As with Siglec-5 and Siglec-14, Siglec-11 and Siglec-16 form a pair of receptors with opposing functions: Siglec-11 is an inhibitory receptor while Siglec-16 is an activating one. They are both expressed in tissue macrophages and microglia. The expression of Siglec-11 on brain microglia is specific to humans. (Angata et al., 2002; Cao et al., 2008b) The nonfunctional Siglec-16P allele converted human Siglec-11, and the converted Siglec-11 allele became fixed in humans. As a result of this series of gene conversions, the extracellular portion of Siglec-11 and Siglec-16 is very similar. Consequently, they have maintained the same preferences in ligand binding, particularly towards Î±2-8-linked sialic acid oligomers and polymers (polySia).(Angata et al., 2002; Shahraz et al., 2015; X. Wang et al., 2012)

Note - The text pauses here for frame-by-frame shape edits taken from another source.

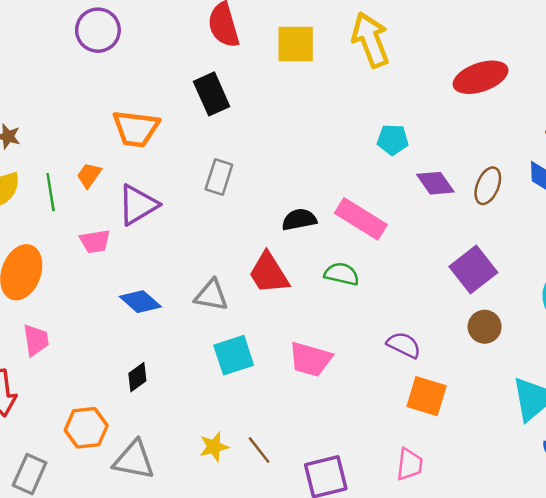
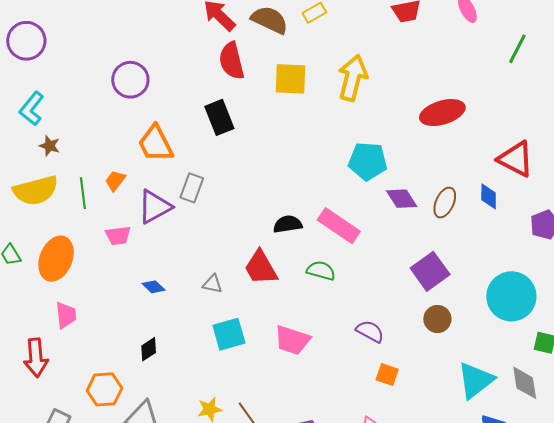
purple circle: (98, 30) -> (130, 80), moved
yellow arrow: (370, 40) -> (353, 78), turned 33
orange trapezoid: (136, 129) -> (156, 144), turned 54
cyan pentagon: (393, 140) -> (368, 161), size x1.5
gray rectangle: (219, 177) -> (192, 188), moved
gray triangle: (211, 295) -> (212, 284), size x0.7
blue diamond: (140, 302) -> (154, 287), size x0.7
orange square: (427, 396) -> (387, 375), size x0.7

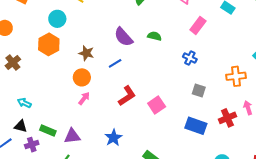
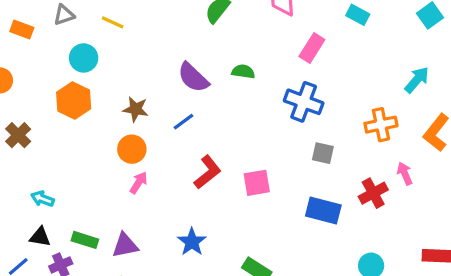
blue cross: (190, 58) -> (304, 102), size x1.6
pink square: (157, 105) -> (257, 183), turned 30

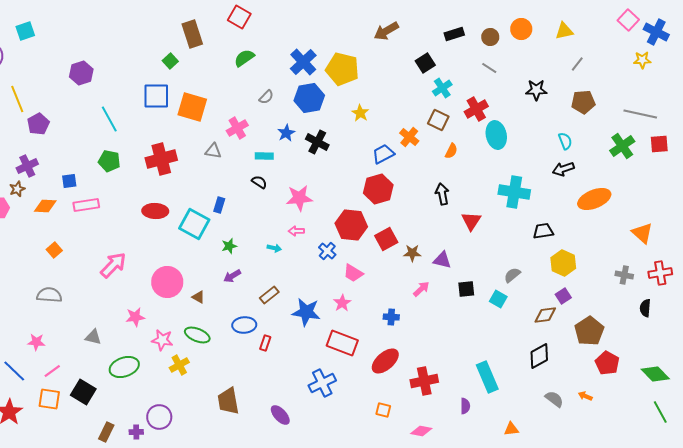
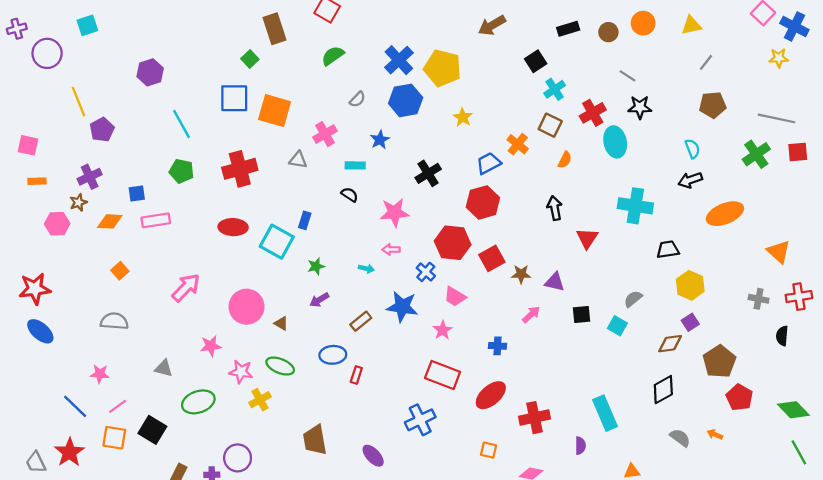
gray line: (489, 68) -> (627, 76), moved
black star: (536, 90) -> (640, 107), moved
black cross: (317, 142) -> (428, 173), moved, turned 30
blue star: (306, 312) -> (402, 307), moved

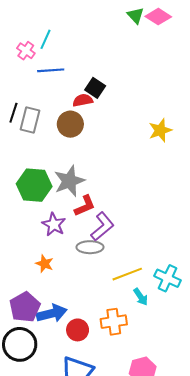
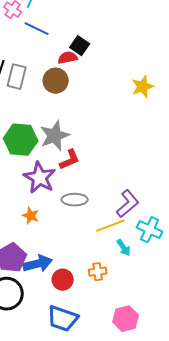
blue line: (51, 70) -> (37, 29), turned 30
purple star: (54, 224) -> (40, 178), size x1.4
purple L-shape: (102, 226) -> (128, 204), moved
orange cross: (114, 322) -> (98, 272), size x0.7

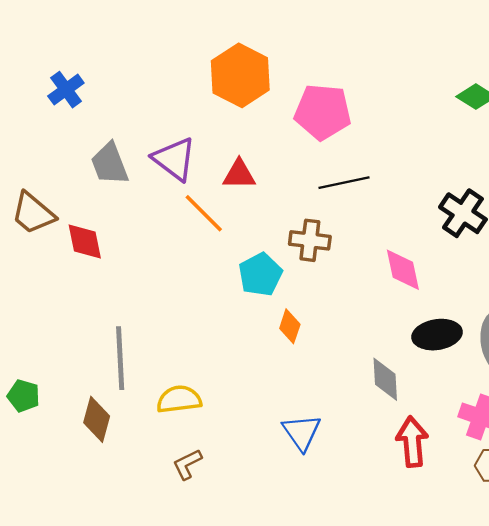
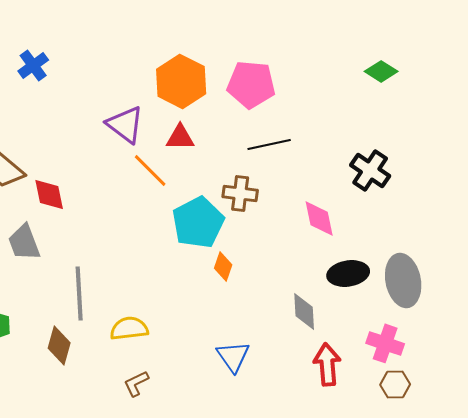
orange hexagon: (240, 75) -> (181, 81), moved
gray trapezoid: (110, 164) -> (24, 242), moved
cyan pentagon: (260, 274) -> (198, 222), size x1.4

The roles in neurological disorders are still not clear. Siglec-11 interacts with polysialic acid in the brain, involved in diseases like schizophrenia, autism, and bipolar disorder. (Siddiqui et al., 2019) Studies revealed a neuroprotective function, reduced microglial phagocytosis of apoptotic neuronal material, and microglial neurotoxicity. (Y. Wang & Neumann, 2010) As a counterpart, the DAP12-associated activating receptor Siglec-16 activates the microglial phagocytic activity and proinflammatory signals. A perfect balance between these two signals is essential to maintain brain tissue homeostasis. It eliminates extracellular aggregates without causing inflammation. An impaired activity could otherwise lead to neuroinflammation and neurodegeneration. (Linnartz et al., 2010)
Structural information about these two proteins and the identification of possible ligands are still missing.